職種も年齢もさまざまな人が、ひとつのテーマについて話す。これも地域社会の縮図

地域の人をどう巻き込むか

参加者古橋さんの自己紹介で、地元の人と信頼関係を築いていくという話がありましたが、地元の、特に高齢者の場合は、具体的にどのように信頼を築いていくんでしょうか?

山口津屋崎は田舎で、その土地に長く住んで愛着を持っている人も多いですから、ビジネスマン風の不動産屋が突然家を訪ねてきて、「家を売ってください」「買ってください」と言っても、簡単には聞き入れてもらえないですね。

古橋そうなんです。だから僕は、地元の消防団に入り、祭りにも出て、地元のおじいさんたちとも仲良くなって、それでようやく土地の所有者と話ができたり、「あの家をなんとかしたいんやけど」と相談が来たりするようになりました。都会の合理的な考え方とはまったく違う、地道なネットワークづくりが必要ですね。
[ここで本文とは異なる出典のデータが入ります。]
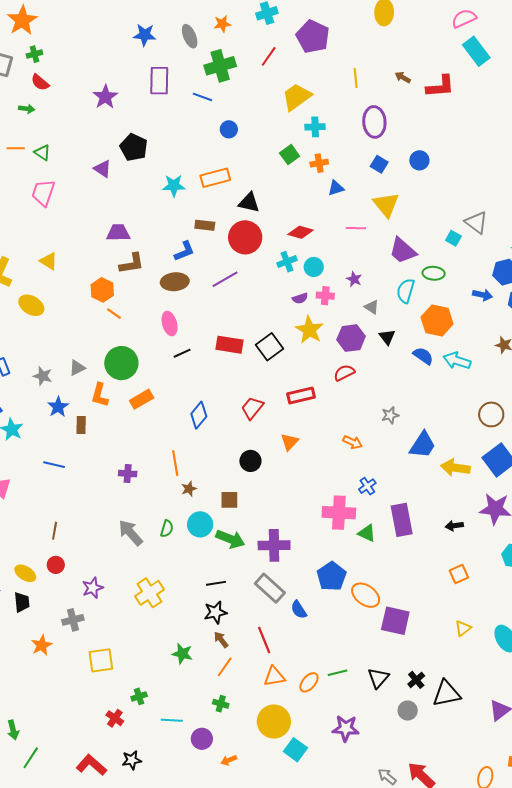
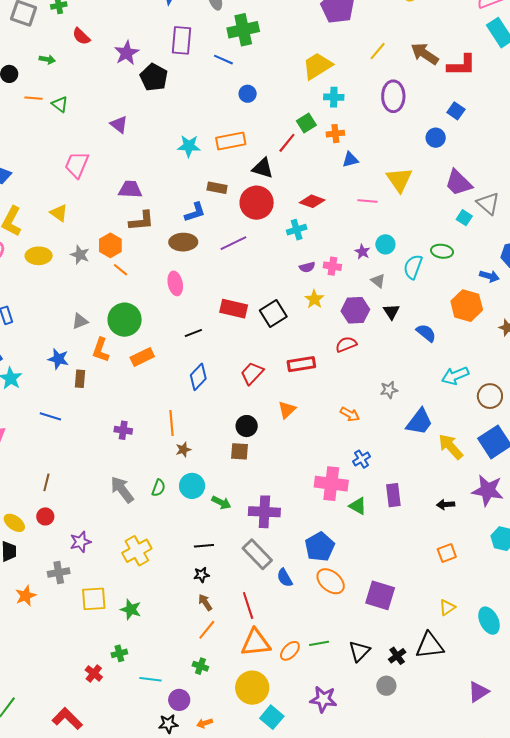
red line: (269, 56) -> (287, 143), moved
brown arrow: (403, 77) -> (425, 54), size x1.8
yellow line: (356, 78) -> (378, 51), turned 42
red semicircle: (40, 82) -> (81, 36), moved
black pentagon: (134, 147) -> (154, 77), moved
blue square: (379, 164) -> (456, 111), moved
pink trapezoid: (43, 193) -> (77, 165), moved
purple trapezoid: (403, 251) -> (458, 183), moved
cyan circle: (314, 267) -> (385, 244), moved
yellow ellipse: (31, 305) -> (39, 256), turned -35
orange hexagon: (437, 321) -> (467, 306), moved
yellow star: (309, 330) -> (314, 299), size x0.7
black line: (182, 353) -> (193, 333), moved
cyan arrow: (457, 361) -> (455, 376), moved, turned -44
gray star: (43, 376) -> (80, 255), moved
blue star: (58, 407) -> (58, 359), turned -30
yellow arrow: (455, 468) -> (451, 447), turned 36
brown square: (229, 500) -> (240, 451), moved
purple rectangle: (402, 520) -> (393, 495), size x0.7
green arrow: (230, 539) -> (221, 503), size x0.7
orange ellipse: (366, 595) -> (331, 581), moved
black star: (216, 612) -> (201, 575), size x0.7
green star: (182, 654) -> (131, 609), moved
yellow square: (101, 660) -> (94, 599), moved
orange triangle: (274, 676) -> (256, 643), size x1.4
black triangle: (447, 694) -> (430, 646), moved
black star: (132, 760) -> (168, 724), moved

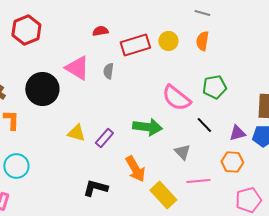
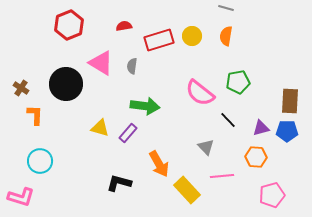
red hexagon: (26, 30) -> (69, 25), moved
green arrow: (147, 127) -> (145, 106), moved

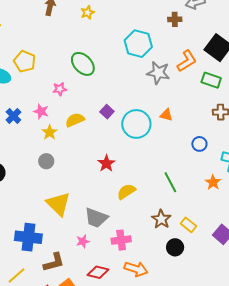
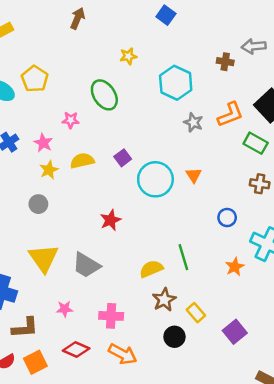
yellow star: (87, 12) -> (128, 56), moved
gray star: (158, 73) -> (193, 122), size x0.7
orange triangle: (166, 115) -> (194, 175), turned 32
yellow semicircle: (126, 192) -> (151, 269), moved
gray trapezoid: (96, 218) -> (86, 265), moved

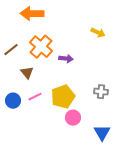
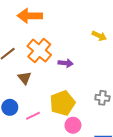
pink line: (35, 97) -> (33, 116), moved

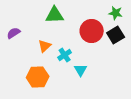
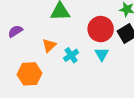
cyan triangle: (81, 70) -> (102, 54), moved
orange hexagon: (38, 77) -> (30, 74), moved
参加者とても時間がかかり、根気のいる作業だと思いますが、それでビジネスとして成立するのかが気になります。

山口それは厳しい質問ですね(笑)

古橋いまは不動産の仲介料が事業収入の柱で、正直まだ自分たち家族が食べていくのでやっとの金額しか稼げません。しかし、時間はどうしても必要なんですよね。空き家を貸すこと自体は、所有者にとっても借り手にとってもWin-Winである、そのことはよくわかっていても、心理的な不安や感情面での抵抗が大きくて。それは、時間を重ねていくことでしか、解決できないと思っています。

参加者そういう地域を巻き込んだ新しい活動を歓迎しない人もいますよね?例えば、うちの地域は自分たちでやっていくから、よそ者は来ないでくれ、という場合はどうしますか?

山口私が津屋崎に来たばかりの頃にも、地元の一部から反発がありましたよ。よその人間がやってきて、津屋崎を救うみたいなことを言って、なんなんだと。「地元帰ってやれや」とも言われて、落ち込みましたね。でも、そうなったらこちらも本気でぶつかるしかないんです。「じゃあ、あんたらの同級生の半分以上がこの町を捨てて都会に出て行って、戻ってこない。それでいいんか?」と言いました。すると向こうも、「お前の知っている都会の知恵を、俺たちにも教えてくれ」というようになって。そうやって気持ちと気持ちでぶつかって、ようやく信頼を得られるようになってきました。

古橋なんで来るなと言うのか、現状維持でいいのかを、確認する必要がありますね。言葉の裏側で、本当はなんとかしないといけないと思っている、という場合もありますから。

山下団地の再生などのケースでもあります。若い人はマナーが悪かったり、夜に騒いだりするから、入ってこないでほしいと言うんですが、過疎化が進めば管理費も不足して、地域の祭りや行事もできなくなる。本当は困っているんですよね。

山口都会の人と田舎の人とでは、同じ日本語でも話している言葉が全然違う。だから、双方の気持ちを理解し、双方の言葉を話せる媒介役、翻訳者の存在が必要なんでしょうね。その役割を担っているのが、古橋さんだし、山下さんの会社のコーディネーターさんたちなんだと思います。

都会の人と田舎の人、双方の特性を理解し、双方に通じる言葉を話せる「翻訳者」が必要ではないかと語る山口さん

田舎でこそ新しい仕事が生まれる

山口さて、そろそろまとめに入りましょう。お二方、最後に皆さんに伝えたいことはありますか。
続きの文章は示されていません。